Running finish for the Adventure Race - 2011 Australian Open BIC Cup - Deb Schutz
Tandem Freestyle Expression Sessions:
Unique to only O’pen BIC regattas this consists of sailors teaming up with a friend to 'sail' their boat in a way that will impress the judging panel located on the beach. Stern stand, boom walks, hood ornaments and mast climbs were the order of the day with additional prizes awarded for costumes and synchronised moves. A very popular part of the regatta which also worked as a good way to fill in the light wind periods.

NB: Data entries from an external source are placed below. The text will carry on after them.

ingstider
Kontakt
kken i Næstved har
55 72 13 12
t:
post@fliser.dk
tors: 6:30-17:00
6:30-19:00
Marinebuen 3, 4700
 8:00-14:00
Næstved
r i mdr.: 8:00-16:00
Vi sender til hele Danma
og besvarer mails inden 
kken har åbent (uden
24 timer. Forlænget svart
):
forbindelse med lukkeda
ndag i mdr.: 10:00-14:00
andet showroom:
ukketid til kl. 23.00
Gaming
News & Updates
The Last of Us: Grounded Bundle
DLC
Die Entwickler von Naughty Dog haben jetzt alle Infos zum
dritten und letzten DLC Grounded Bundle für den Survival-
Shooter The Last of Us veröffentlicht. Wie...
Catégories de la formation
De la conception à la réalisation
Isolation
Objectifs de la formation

After the success of the 45 boat fleet at Tinaroo in North QLD last year it was always going to be difficult to make this years event just as enjoyable and just as fun. From all accounts the Great Lakes Sailing Club did a very good job at doing just that, complete with perfect sunshine for the 4 days of the regatta. A perfect mix of organisation with the laid back feel of a grass roots sailing club, President Brian Bath and his committee put on a great event. The daily activities ran to schedule, courses were set correctly, the inexperienced and experienced were all catered for and everyone went away smiling. Located on the Lakes Way about 3.5hrs North of Sydney - 10 minutes South of Forster, the Great Lakes Sailing Club house sits on the eastern side of Wallis Lake within the Booti Booti National Park. A fantastic place to sail for young and old, the Great Lakes Sailing Clubs hosts its annual Wild Cats catamaran regatta over the October long weekend. If you’re a cat sailor I highly recommend it. For the surfers amongst the sailors, morning glass is regularly on offer just 300m across the road.

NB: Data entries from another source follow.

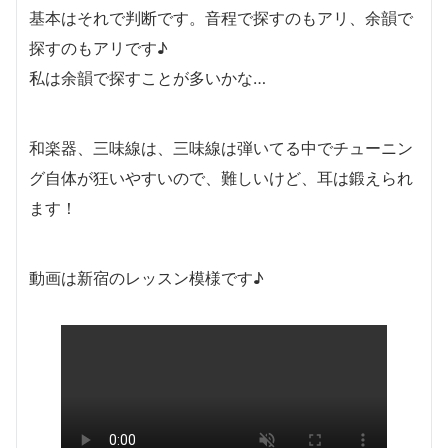
基本はそれで判断です。音程で探すのもアリ、余韻で
探すのもアリです♪
私は余韻で探すことが多いかな…
和楽器、三味線は、三味線は弾いてる中でチューニン
グ自体が狂いやすいので、難しいけど、耳は鍛えられ
ます！
動画は新宿のレッスン模様です♪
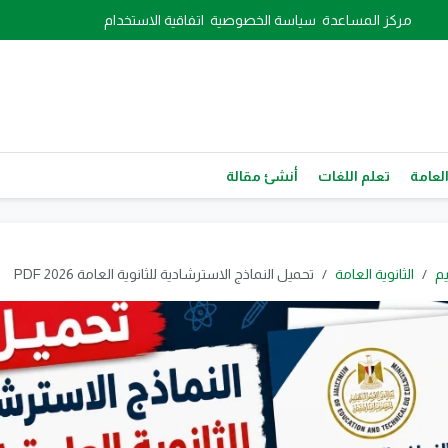
مركز المساعدة
سياسة الخصوصية
اتفاقية الاستخدام
العامة
تعلم اللغات
أنشئ مقالة
يم
الثانوية العامة
تحميل النماذج الاسترشادية للثانوية العامة 2026 PDF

Most of the accommodation for sailors and their families was provided by Camp Elim a Youth Cam located 200m North of the Sailing Club. Camp Elim looked after breakfast and dinner which made for a really easy day without the need to arrange meals at night. The daily lunches were handled by Heather Bath and her team at the Sailing Club’s canteen. Thanks Heather!!
The classes biggest challenge now in Australia is where to for next year??!!! Rumour also has it that Australia may have a chance at hosting the 2014 World O’pen BIC Cup. Stay tuned!!
Summary of Results are as follows:
A record turn out with 72 sailors from 2 countries and 6 states - 2011 Australian Open BIC Cup - Deb Schutz
1st Place (Overall) Finn GILBERT (HHSC, NSW)
2nd Place (Overall) Hamish Wiltshire (DSC, NT)
3rd Place (Overall) Harley Walters (RPAYC, NSW)
1st Place (Silver Fleet) Natasha BRYANT (ASC, NSW)
2nd Place (Silver Fleet) Annika MASON (ASC, NSW)
3rd Place (Silver Fleet) Alexander FIEBIG (GLSC, NSW)
1st Place (Gold Fleet, Open) Toby SOROKIN (ASC, SA)
2nd Place (Gold Fleet, Open) Andrew RING (MBSC, WA)
3rd Place (Gold Fleet, Open) Luke BUTCHER (ASC, SA)
1st Place (Gold Fleet, U15) Finn GILBERT (HHSC, NSW)
2nd Place (Gold Fleet, U15) Hamish WILTSHIRE (DSC, NT)
3rd Place (Gold Fleet, U15) Harley WALTERS (RPAYC, NSW)
1st Place (Gold Fleet, U12) Sean HERBET (MSC, NZ)
2nd Place (Gold Fleet, U12) Simon MURNAGHAN (M16SSC, NSW)
3rd Place (Gold Fleet, U12) Oliver MEDD (MBSC, WA)
Check out the full results here
U12 1st Place: NZ'er Sean HERBERT - 2011 Australian Open BIC Cup - Deb Schutz
Overall and U15 1st Place: Finn GILBERT - 2011 Australian Open BIC Cup - Deb Schutz
Well placed freestylers Kristen WADLEY & Emily WILTSHIRE - 2011 Australian Open BIC Cup - Deb Schutz
The Freestyle Mohicans Jale NYE and Sophie COTTAM - 2011 Australian Open BIC Cup - Deb Schutz
Sailors group photo - 2011 Australian Open BIC Cup - Deb Schutz
Launched in 2006, the O’pen BIC is a junior, ISAF registered International Class. Approximately 4000 O’pen BIC’s are sailing world wide. Approximately 165 boats are sailing throughout Australia.